Multiplication des pénuries de médicaments : l'UFC-Que Choisir dénonce l’«incurie» de l’Etat

Multiplication des pénuries de médicaments : l'UFC-Que Choisir dénonce l’«incurie» de l’Etat© ALAIN JOCARD
Siège de l’Agence française du médicament photographiée en 2017 (illustration).

Les ruptures d’approvisionnement en médicaments «d’intérêt thérapeutique majeur» se sont multipliées au cours des dernières années. L’association de défense de consommateurs l'UFC-Que Choisir appelle l’Etat à assumer ses responsabilités.

Dans une étude publiée le 9 novembre, l’UFC (Union française des consommateurs)-Que Choisir alarme les pouvoirs publics sur les pénuries de médicaments. Ces situations rares au cours des années 2000 seraient passées de 405 en 2016 à 1 200 cas en 2019.

Pire, l’Agence nationale de sécurité du médicament et des produits de santé (ANSM) prévoit qu’en 2020, notamment en conséquence de la crise sanitaire, 2 400 ruptures d’approvisionnement seront constatées, soit six fois plus qu’en 2016 et près du double en un an.

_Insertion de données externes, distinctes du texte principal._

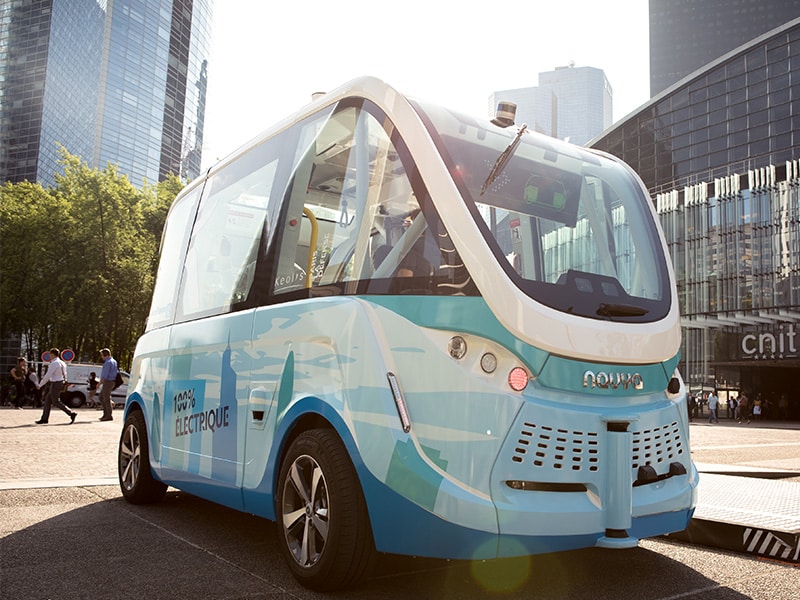 Identify the location of vents. (550, 446), (658, 445). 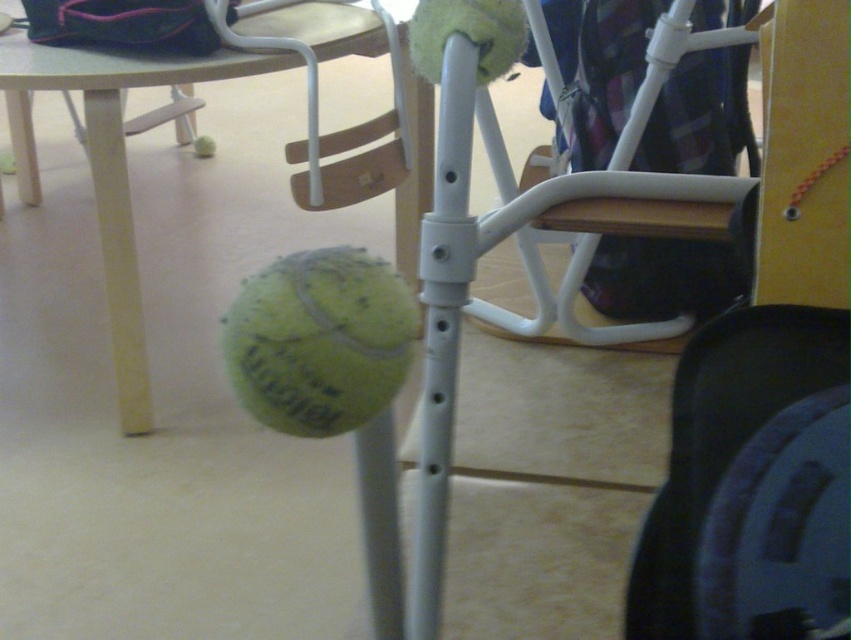 You are a tennis coach setting up equipment for a class. You need to retrieve the green matte tennis ball at center. Is it obstructed by the white plastic chair at center?

The green matte tennis ball at center is behind the white plastic chair at center, so it is obstructed by the chair and cannot be easily accessed without moving the chair.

Situation d'autant plus inquiétante que la majorité de ces médicaments déclarés en pénurie par les laboratoires sont des médicaments d’intérêt thérapeutique majeur (MITM), pour lesquels une interruption de traitement peut mettre en jeu le pronostic vital des patients.

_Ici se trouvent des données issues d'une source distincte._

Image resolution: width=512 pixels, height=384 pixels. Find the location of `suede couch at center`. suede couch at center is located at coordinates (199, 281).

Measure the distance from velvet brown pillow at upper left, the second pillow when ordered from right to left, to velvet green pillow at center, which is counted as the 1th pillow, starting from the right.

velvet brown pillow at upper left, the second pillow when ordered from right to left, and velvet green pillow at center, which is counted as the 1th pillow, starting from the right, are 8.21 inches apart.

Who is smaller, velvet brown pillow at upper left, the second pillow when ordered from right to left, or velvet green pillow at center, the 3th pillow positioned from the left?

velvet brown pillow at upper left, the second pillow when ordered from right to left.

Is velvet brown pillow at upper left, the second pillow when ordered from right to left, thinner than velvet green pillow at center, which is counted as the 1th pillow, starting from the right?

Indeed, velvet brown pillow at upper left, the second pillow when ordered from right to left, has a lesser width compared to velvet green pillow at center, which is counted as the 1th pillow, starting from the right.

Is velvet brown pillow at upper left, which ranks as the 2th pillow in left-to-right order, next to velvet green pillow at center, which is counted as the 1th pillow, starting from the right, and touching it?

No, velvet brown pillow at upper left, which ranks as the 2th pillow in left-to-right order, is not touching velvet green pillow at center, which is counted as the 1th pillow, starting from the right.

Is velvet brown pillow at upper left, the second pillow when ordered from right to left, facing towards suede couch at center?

Dans 30 % des situations, selon l’étude de l’UFC, les industriels renvoient vers un autre médicament. Mais les substitutions peuvent entraîner des effets secondaires plus importants, ou nécessiter un temps d’adaptation à la nouvelle posologie, particulièrement pour les patients âgés.

Un constat contesté en partie par le LEEM (la fédération des professionnels du médicament opérant en France) qui avance que «sur 1 504 signalements recensés en 2019, environ un tiers ont conduit à des mesures de gestion des situations de tension entre l’ASNM et les entreprises conduisant finalement à un nombre limité de véritables ruptures de stock.»

Dans un cas sur cinq, pas de médicaments de remplacement

L’étude avance aussi que 12% des producteurs orientent les professionnels de santé vers des solutions de derniers recours, comme la diminution de la posologie. Enfin, dans près d’un cas sur cinq (18 %), les laboratoires ne proposent tout simplement aucune solution de substitution, «laissant entrevoir pour les malades une terrible impasse, des annulations de traitements, et in fine, des conséquences médicales qui peuvent être lourdes».

Pour l’association de défense des consommateurs, c’est la course à la rentabilité qui est responsable de cette situation problématique d’un point de vue sanitaire. L’étude montre ainsi que les médicaments qui font l’objet de tensions d’approvisionnement ne sont pas les molécules récentes vendues à prix d’or, mais des produits pharmaceutiques déjà anciens (75 % sont commercialisés depuis plus de 20 ans) et vendus peu cher :  les trois quarts coûtent moins de 25 euros, et le dernier quart moins de 4 euros.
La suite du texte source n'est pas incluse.